Sunday 2 January 2011
The Suburbs
Let’s take a moment to remember The Arcade Fire’s previous two albums. First up we have Funeral, a capital moment in music in the last decade. Funeral was an album about death, obviously. It was an album about the way death affects you while growing up; death’s distant but inescapable pull. Death’s pervasiveness. Its inevitability. Funeral was so personal, you couldn’t help but think you’ve been listening to it since you were born after hearing it for the first time. It’s one of the few times I’ve felt an album’s existed way before its inception in 2004.
Then came Neon Bible, a valiant effort that brought no shame to the band after expectations that could have crushed others appeared.

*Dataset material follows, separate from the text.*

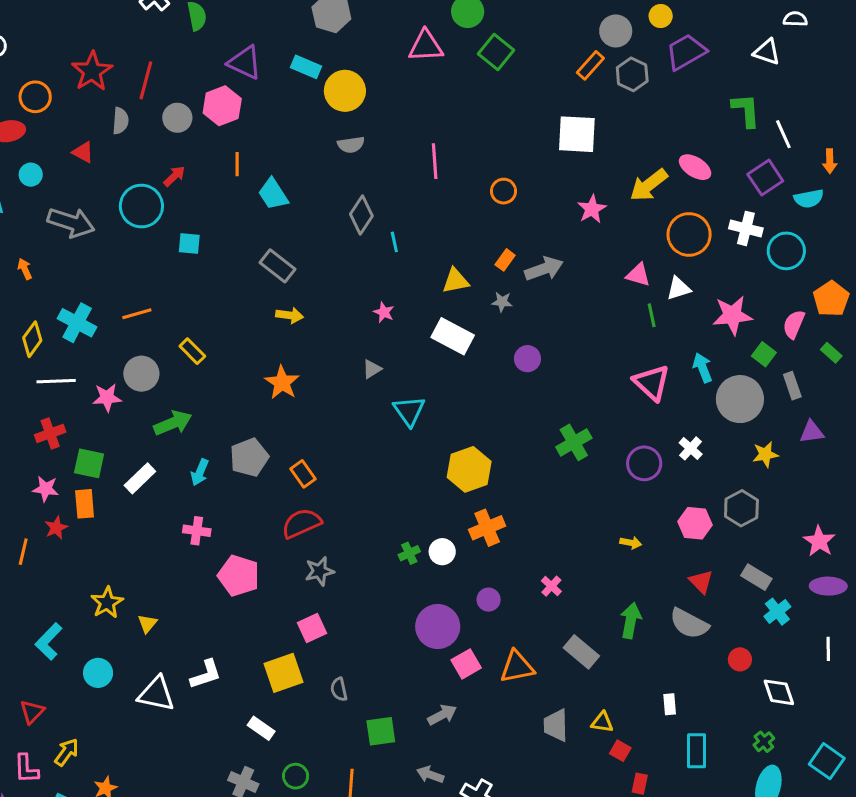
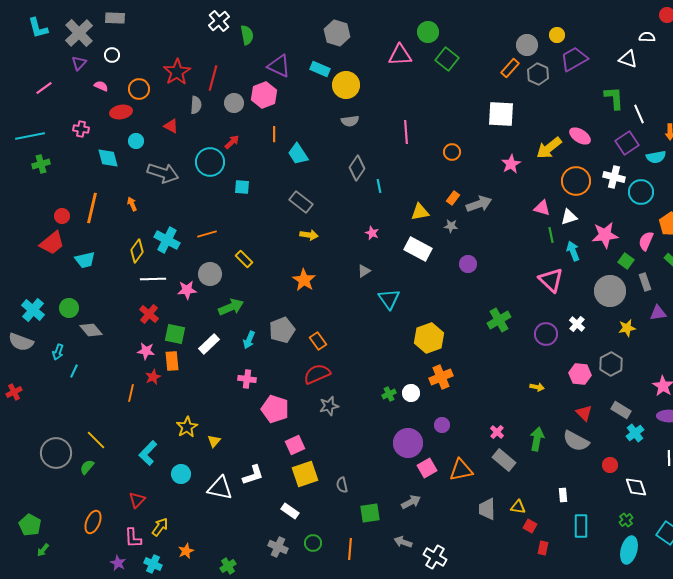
cyan arrow: (703, 368) -> (573, 251), moved
red cross: (50, 433) -> (149, 314), turned -30
pink cross: (551, 586) -> (497, 432), moved
pink square: (312, 628) -> (295, 445), moved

Neon Bible screamed of grandiose ideas, and scary thoughts in a changing world it descended upon.
Now of course, comes The Suburbs. If Funeral was about childhood and growing up, and Neon Bible was about being a grown-up and the angst that comes along with that, The Suburbs fits right between the two. The Suburbs is not about maturity, nor its onset. It’s about maturity’s realization, the singular moment in which one takes a break and realizes it’s over. Childhood’s over, and one knows not what to feel. The Arcade Fire have a clue or two and it comes in the shape of this album.
The Suburbs shouldn’t be broken into tracks, pieces or codas. The band have done so, even splitting up large songs into two-part-affairs (Half-Light and Sprawl I and II, respectively). It’s useless. This is an album that can only be understood as a sum of all its parts. Make no mistake; its parts are monumentally good. The eponymous track is a condensation of all that’s good about this band. Ready to Start is incredibly energetic and passionate. We Used To Wait is a love letter (that sounds more like a good-bye note) to an entire generation’s zeitgeist. You can find bits and pieces of Springsteen and Depeche Mode, Bowie and The Beatles, but it all feels fresh and well-known at the same time.
Taking it all in, it starts to remind me of great classical compositions. The same theme (a mission statement if you will, that appears in the titular track) is to be found all over. Melancholy is the one feeling this album bears birth to. Its picture, one of an empty car is, of course a symbol. A motor can be faintly heard in between a few of the tracks. What’s it all about? Leaving it all behind. Then coming back home when you realize you can never truly leave your past behind. It’s always gnawing at your heels.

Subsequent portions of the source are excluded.